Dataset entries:
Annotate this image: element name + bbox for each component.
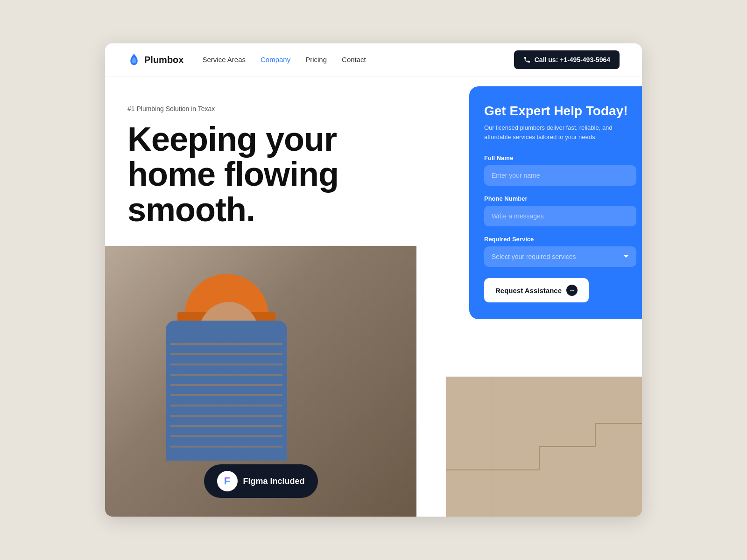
name-label: Full Name bbox=[484, 154, 636, 161]
hero-image: F Figma Included bbox=[105, 246, 416, 517]
figma-icon: F bbox=[217, 471, 237, 491]
hero-left: #1 Plumbing Solution in Texax Keeping yo… bbox=[105, 77, 416, 517]
hero-text-block: #1 Plumbing Solution in Texax Keeping yo… bbox=[105, 77, 416, 246]
shirt-stripes bbox=[170, 335, 282, 456]
figma-badge: F Figma Included bbox=[204, 464, 317, 498]
logo-text: Plumbox bbox=[144, 55, 183, 65]
logo[interactable]: Plumbox bbox=[127, 53, 183, 66]
name-input[interactable] bbox=[484, 165, 636, 186]
submit-label: Request Assistance bbox=[495, 287, 562, 294]
submit-button[interactable]: Request Assistance → bbox=[484, 278, 589, 302]
logo-icon bbox=[127, 53, 141, 66]
hero-title: Keeping your home flowing smooth. bbox=[127, 122, 394, 228]
nav-item-company[interactable]: Company bbox=[261, 56, 290, 64]
phone-icon bbox=[523, 56, 531, 63]
form-description: Our licensed plumbers deliver fast, reli… bbox=[484, 123, 636, 141]
plumber-body bbox=[166, 321, 287, 461]
figma-badge-label: Figma Included bbox=[243, 476, 304, 486]
phone-label: Phone Number bbox=[484, 195, 636, 202]
hero-subtitle: #1 Plumbing Solution in Texax bbox=[127, 105, 394, 112]
browser-window: Plumbox Service Areas Company Pricing Co… bbox=[105, 43, 642, 517]
service-label: Required Service bbox=[484, 236, 636, 243]
nav-left: Plumbox Service Areas Company Pricing Co… bbox=[127, 53, 366, 66]
arrow-icon: → bbox=[566, 285, 578, 296]
stair-illustration bbox=[446, 377, 642, 517]
nav-item-contact[interactable]: Contact bbox=[342, 56, 366, 64]
call-label: Call us: +1-495-493-5964 bbox=[535, 56, 610, 63]
hero-section: #1 Plumbing Solution in Texax Keeping yo… bbox=[105, 77, 642, 517]
form-title: Get Expert Help Today! bbox=[484, 103, 636, 119]
service-select[interactable]: Select your required services Pipe Repai… bbox=[484, 246, 636, 267]
nav-item-service-areas[interactable]: Service Areas bbox=[202, 56, 246, 64]
nav-item-pricing[interactable]: Pricing bbox=[305, 56, 327, 64]
hero-right-bg bbox=[446, 377, 642, 517]
call-button[interactable]: Call us: +1-495-493-5964 bbox=[514, 50, 620, 69]
form-panel: Get Expert Help Today! Our licensed plum… bbox=[469, 86, 642, 320]
navbar: Plumbox Service Areas Company Pricing Co… bbox=[105, 43, 642, 77]
phone-input[interactable] bbox=[484, 206, 636, 226]
nav-links: Service Areas Company Pricing Contact bbox=[202, 56, 366, 64]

Required action: Would you repeat the entries exactly, keeping the images out?

Exercise response:
Annotate this image: element name + bbox for each component.
name-label: Full Name bbox=[484, 154, 636, 161]
hero-image: F Figma Included bbox=[105, 246, 416, 517]
figma-icon: F bbox=[217, 471, 237, 491]
hero-left: #1 Plumbing Solution in Texax Keeping yo… bbox=[105, 77, 416, 517]
hero-text-block: #1 Plumbing Solution in Texax Keeping yo… bbox=[105, 77, 416, 246]
shirt-stripes bbox=[170, 335, 282, 456]
figma-badge: F Figma Included bbox=[204, 464, 317, 498]
logo-text: Plumbox bbox=[144, 55, 183, 65]
logo[interactable]: Plumbox bbox=[127, 53, 183, 66]
name-input[interactable] bbox=[484, 165, 636, 186]
submit-label: Request Assistance bbox=[495, 287, 562, 294]
submit-button[interactable]: Request Assistance → bbox=[484, 278, 589, 302]
logo-icon bbox=[127, 53, 141, 66]
hero-title: Keeping your home flowing smooth. bbox=[127, 122, 394, 228]
nav-item-company[interactable]: Company bbox=[261, 56, 290, 64]
phone-icon bbox=[523, 56, 531, 63]
form-description: Our licensed plumbers deliver fast, reli… bbox=[484, 123, 636, 141]
plumber-body bbox=[166, 321, 287, 461]
figma-badge-label: Figma Included bbox=[243, 476, 304, 486]
phone-label: Phone Number bbox=[484, 195, 636, 202]
hero-subtitle: #1 Plumbing Solution in Texax bbox=[127, 105, 394, 112]
browser-window: Plumbox Service Areas Company Pricing Co… bbox=[105, 43, 642, 517]
service-label: Required Service bbox=[484, 236, 636, 243]
nav-left: Plumbox Service Areas Company Pricing Co… bbox=[127, 53, 366, 66]
arrow-icon: → bbox=[566, 285, 578, 296]
stair-illustration bbox=[446, 377, 642, 517]
nav-item-contact[interactable]: Contact bbox=[342, 56, 366, 64]
call-label: Call us: +1-495-493-5964 bbox=[535, 56, 610, 63]
hero-section: #1 Plumbing Solution in Texax Keeping yo… bbox=[105, 77, 642, 517]
form-title: Get Expert Help Today! bbox=[484, 103, 636, 119]
service-select[interactable]: Select your required services Pipe Repai… bbox=[484, 246, 636, 267]
nav-item-service-areas[interactable]: Service Areas bbox=[202, 56, 246, 64]
nav-item-pricing[interactable]: Pricing bbox=[305, 56, 327, 64]
hero-right-bg bbox=[446, 377, 642, 517]
call-button[interactable]: Call us: +1-495-493-5964 bbox=[514, 50, 620, 69]
form-panel: Get Expert Help Today! Our licensed plum… bbox=[469, 86, 642, 320]
navbar: Plumbox Service Areas Company Pricing Co… bbox=[105, 43, 642, 77]
phone-input[interactable] bbox=[484, 206, 636, 226]
nav-links: Service Areas Company Pricing Contact bbox=[202, 56, 366, 64]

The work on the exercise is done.